The European Commission (EC) said yesterday that major ebook publishers and Apple Inc had provided sufficient commitments to end its probe into price fixing in the booming electronic publishing business.
The EC said commitments by Apple, Simon & Schuster and HarperCollins of the US, plus Hachette of France and Verlagsgruppe Georg von Holtzbrinck from Germany, had been made legally binding.
That would “restore normal competitive conditions” in the market, it added.
It said it had been concerned that the companies “may have contrived to limit retail price competition for ebooks,” but they had now agreed to terminate or amend agreements over the next five years to remedy the issue.
The firms would also offer retailers freedom to discount ebooks during a two-year period.
“While each separate publisher and each retailer of ebooks are free to choose the type of business relationship they prefer, any form of collusion to restrict or eliminate competition is simply unacceptable,” EC Competition Commissioner Joaquin Almunia said in a statement.
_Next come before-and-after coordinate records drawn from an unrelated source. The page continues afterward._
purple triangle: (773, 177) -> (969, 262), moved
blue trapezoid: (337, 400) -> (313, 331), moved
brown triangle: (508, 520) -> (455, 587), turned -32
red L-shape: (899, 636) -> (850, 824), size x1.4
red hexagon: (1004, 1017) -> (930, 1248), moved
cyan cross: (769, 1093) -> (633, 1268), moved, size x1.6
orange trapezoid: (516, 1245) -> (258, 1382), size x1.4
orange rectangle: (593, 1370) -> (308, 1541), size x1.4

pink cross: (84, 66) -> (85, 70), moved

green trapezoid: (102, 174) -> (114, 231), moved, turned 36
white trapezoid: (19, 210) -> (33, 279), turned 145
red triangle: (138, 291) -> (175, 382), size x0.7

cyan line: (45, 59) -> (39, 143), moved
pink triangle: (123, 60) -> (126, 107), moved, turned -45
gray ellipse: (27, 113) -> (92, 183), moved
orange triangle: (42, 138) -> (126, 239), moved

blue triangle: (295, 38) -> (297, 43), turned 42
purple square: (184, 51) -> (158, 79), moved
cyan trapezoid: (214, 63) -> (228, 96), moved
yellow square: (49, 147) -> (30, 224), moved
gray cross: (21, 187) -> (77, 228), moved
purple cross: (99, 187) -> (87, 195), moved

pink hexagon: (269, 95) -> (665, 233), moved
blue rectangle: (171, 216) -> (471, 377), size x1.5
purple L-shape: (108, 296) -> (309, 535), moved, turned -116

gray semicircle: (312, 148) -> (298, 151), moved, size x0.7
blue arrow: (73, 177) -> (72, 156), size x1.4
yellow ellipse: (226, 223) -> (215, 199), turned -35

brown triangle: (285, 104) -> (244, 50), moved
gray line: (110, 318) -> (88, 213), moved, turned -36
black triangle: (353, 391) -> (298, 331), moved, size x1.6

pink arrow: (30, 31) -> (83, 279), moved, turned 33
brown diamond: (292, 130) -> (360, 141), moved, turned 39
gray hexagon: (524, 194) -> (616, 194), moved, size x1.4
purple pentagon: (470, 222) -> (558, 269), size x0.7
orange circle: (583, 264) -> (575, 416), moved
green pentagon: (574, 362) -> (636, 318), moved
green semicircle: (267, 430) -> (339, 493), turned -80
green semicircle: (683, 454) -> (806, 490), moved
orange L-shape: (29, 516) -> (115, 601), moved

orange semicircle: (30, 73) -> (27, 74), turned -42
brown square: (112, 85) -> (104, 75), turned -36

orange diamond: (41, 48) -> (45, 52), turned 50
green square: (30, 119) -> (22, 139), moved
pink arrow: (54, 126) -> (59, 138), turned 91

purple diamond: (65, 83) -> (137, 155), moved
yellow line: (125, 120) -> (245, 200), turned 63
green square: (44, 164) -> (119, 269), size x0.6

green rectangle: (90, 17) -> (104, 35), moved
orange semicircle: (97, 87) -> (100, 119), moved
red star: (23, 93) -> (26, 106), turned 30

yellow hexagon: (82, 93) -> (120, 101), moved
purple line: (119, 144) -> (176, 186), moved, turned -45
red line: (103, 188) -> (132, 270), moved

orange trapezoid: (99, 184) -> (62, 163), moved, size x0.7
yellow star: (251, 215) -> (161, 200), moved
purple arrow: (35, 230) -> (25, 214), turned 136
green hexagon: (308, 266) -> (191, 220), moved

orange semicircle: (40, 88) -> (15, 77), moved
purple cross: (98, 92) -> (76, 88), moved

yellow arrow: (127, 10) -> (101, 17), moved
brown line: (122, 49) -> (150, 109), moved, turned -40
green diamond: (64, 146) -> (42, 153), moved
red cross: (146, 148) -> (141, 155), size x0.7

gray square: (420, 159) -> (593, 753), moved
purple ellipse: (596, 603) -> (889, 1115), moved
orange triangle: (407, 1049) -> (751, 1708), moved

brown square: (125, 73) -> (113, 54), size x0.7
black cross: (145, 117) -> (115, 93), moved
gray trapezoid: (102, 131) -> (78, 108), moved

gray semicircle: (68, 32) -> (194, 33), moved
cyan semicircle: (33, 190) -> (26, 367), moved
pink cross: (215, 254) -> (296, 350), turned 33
“The commitments proposed ... will restore normal competitive conditions in this new and fast-moving market, to the benefit of the buyers and readers of ebooks,” Almunia said.
The EC said that when it launched the probe last year, Penguin, owned by Britain’s Pearson group, had been included.
While yesterday’s decision did not cover Penguin, it said it was in talks with the publisher on the possible commitments it could make which “would allow an early closure of proceedings.”